Read more in our “Kubernetes 1.23 – What’s new?” article.

#2887 openapi enum types to beta

Stage: Graduating to Beta
Feature group: api-machinery
Feature gate: OpenAPIEnum Default value: true

This enhancement improves the Kubernetes OpenAPI generator so it can recognize types marked with +enum and look for auto-detect possible values for an enum.

Read more in our “Kubernetes 1.23 – What’s new?” article.

#2896 OpenAPI v3

Stage: Graduating to Beta
Feature group: api-machinery
Feature gate: OpenApiv3 Default value: true

This feature adds support to kube-apiserver to serve Kubernetes and types as OpenAPI v3 objects. A new /openapi/v3/apis/{group}/{version} endpoint is available. It serves one schema per resource instead of aggregating everything into a single one.

Read more in our “Kubernetes 1.23 – What’s new?” article.

Apps in Kubernetes 1.24

#961 maxUnavailable for StatefulSets

Stage: Alpha
Feature group: apps
Feature gate: MaxUnavailableStatefulSet Default value: false

StatefulSets support stateful applications, either because they need stable persistent storage, unique network identifiers, or an ordered rolling update, to name a few use cases.

In this last case, when performing a rolling update, the Pods will be deleted and recreated one at a time. That minimizes the risk of losing instances of the application, and maximizes the availability and chances of rolling back if something goes wrong.

The subresource maxUnavailable will, from now on, control how many of the application Pods are deleted and recreated at a time, which might speed up the rolling update of an application.

To avoid surprises, before doing a rolling update of a stateful application, remember to check the value of this new parameter. Keep in mind that a very high value might switch our rolling deployment into a recreate one, making us losing the service completely (temporarily in the best case).

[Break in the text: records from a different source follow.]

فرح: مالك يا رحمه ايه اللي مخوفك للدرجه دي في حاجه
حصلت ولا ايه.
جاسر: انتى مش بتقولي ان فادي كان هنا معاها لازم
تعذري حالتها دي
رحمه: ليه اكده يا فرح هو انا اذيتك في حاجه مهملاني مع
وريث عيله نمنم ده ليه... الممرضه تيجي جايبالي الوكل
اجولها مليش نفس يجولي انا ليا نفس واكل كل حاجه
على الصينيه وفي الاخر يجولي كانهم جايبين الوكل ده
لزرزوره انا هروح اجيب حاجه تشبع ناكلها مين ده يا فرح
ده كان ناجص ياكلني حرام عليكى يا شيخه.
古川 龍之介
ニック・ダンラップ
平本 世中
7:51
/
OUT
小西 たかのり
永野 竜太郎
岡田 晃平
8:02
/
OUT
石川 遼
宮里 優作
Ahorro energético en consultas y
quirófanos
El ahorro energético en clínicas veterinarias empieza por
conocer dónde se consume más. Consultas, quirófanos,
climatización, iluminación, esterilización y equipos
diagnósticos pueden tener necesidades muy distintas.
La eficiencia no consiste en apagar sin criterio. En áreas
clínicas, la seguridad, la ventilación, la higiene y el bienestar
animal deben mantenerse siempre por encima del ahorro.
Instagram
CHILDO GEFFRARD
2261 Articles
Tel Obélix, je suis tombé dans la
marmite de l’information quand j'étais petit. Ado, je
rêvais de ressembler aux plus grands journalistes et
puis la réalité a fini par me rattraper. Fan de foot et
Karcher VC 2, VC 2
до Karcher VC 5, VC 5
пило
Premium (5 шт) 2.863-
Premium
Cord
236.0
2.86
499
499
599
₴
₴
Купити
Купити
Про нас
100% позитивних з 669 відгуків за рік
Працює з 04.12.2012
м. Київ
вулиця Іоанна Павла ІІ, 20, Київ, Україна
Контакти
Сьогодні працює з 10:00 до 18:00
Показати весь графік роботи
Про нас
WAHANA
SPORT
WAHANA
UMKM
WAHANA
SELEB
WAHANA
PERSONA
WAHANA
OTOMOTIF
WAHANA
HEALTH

#3140 TimeZone support in CronJob

Stage: Alpha
Feature group: apps
Feature gate: CronJobTimeZone Default value: false

This feature honors the delayed request to support time zones in the CronJob resources. Until now, the Jobs created by CronJobs are set in the same time zone, the one on which the kube-controller-manager process was based.

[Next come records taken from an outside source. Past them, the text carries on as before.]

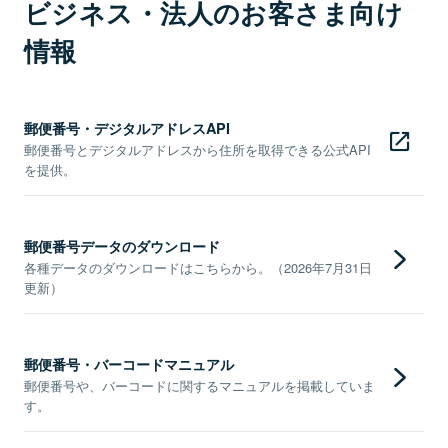
ビジネス・法人のお客さま向け
情報
郵便番号・デジタルアドレスAPI
郵便番号とデジタルアドレスから住所を取得できる公式API
を提供。
郵便番号データのダウンロード
各種データのダウンロードはこちらから。（2026年7月31日
更新）
郵便番号・バーコードマニュアル
郵便番号や、バーコードに関するマニュアルを掲載していま
す。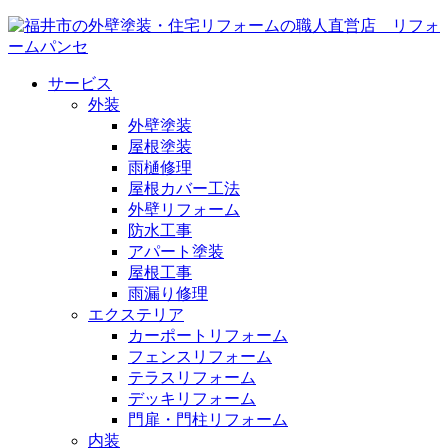
サービス
外装
外壁塗装
屋根塗装
雨樋修理
屋根カバー工法
外壁リフォーム
防水工事
アパート塗装
屋根工事
雨漏り修理
エクステリア
カーポートリフォーム
フェンスリフォーム
テラスリフォーム
デッキリフォーム
門扉・門柱リフォーム
内装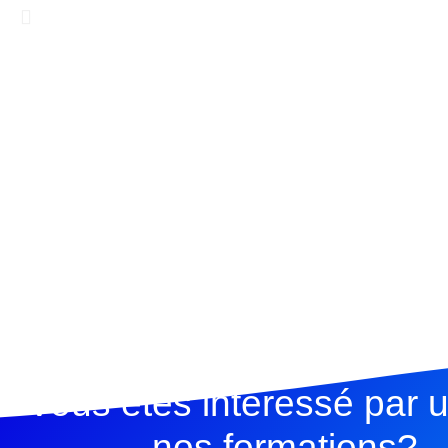
Vous êtes interessé par 
nos formations?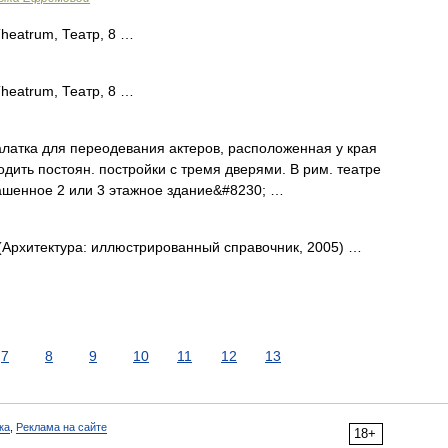
atrum, Театр, 8 …
atrum, Театр, 8 …
алатка для переодевания актеров, расположенная у края
водить постоян. постройки с тремя дверями. В рим. театре
ашенное 2 или 3 этажное здание&#8230; …
рхитектура: иллюстрированный справочник, 2005) …
7
8
9
10
11
12
13
ка
,
Реклама на сайте
18+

The process of calculating the time at which your Jobs need to start is over. Finding the right time zone might be your new challenge.

#2214 Indexed Job semantics in Job API

Stage: Graduating to Stable
Feature group: apps
Feature gate: IndexedJob Default value: true

Indexed Jobs were introduced in Kubernetes 1.21 to make it easier to schedule highly parallelizable Jobs.

This enhancement adds completion indexes into the Pods of a Job with fixed completion count, to support running embarrassingly parallel programs.

Read more in our “Kubernetes 1.22 – What’s new?” article.

#2232 batch/v1: add suspend field to Jobs API

Stage: Graduating to Stable
Feature group: apps
Feature gate: JobReadyPods Default value: true

Since Kubernetes 1.21, Jobs can be temporarily suspended by setting the .spec.suspend field of the job to true, and resumed later by setting it back to false.

Read more in our “Kubernetes 1.21 – What’s new?” article.

#2879 Track Ready Pods in Job status

Stage: Graduating to Beta
Feature group: apps
Feature gate: JobReadyPods Default value: true

This enhancement adds the Job.status.ready field that counts the number of Job Pods that have a Ready condition, similar to the existing active, succeeded, and failed fields. This field can reduce the need to listen to Pod updates in order to get a more correct picture of the current status.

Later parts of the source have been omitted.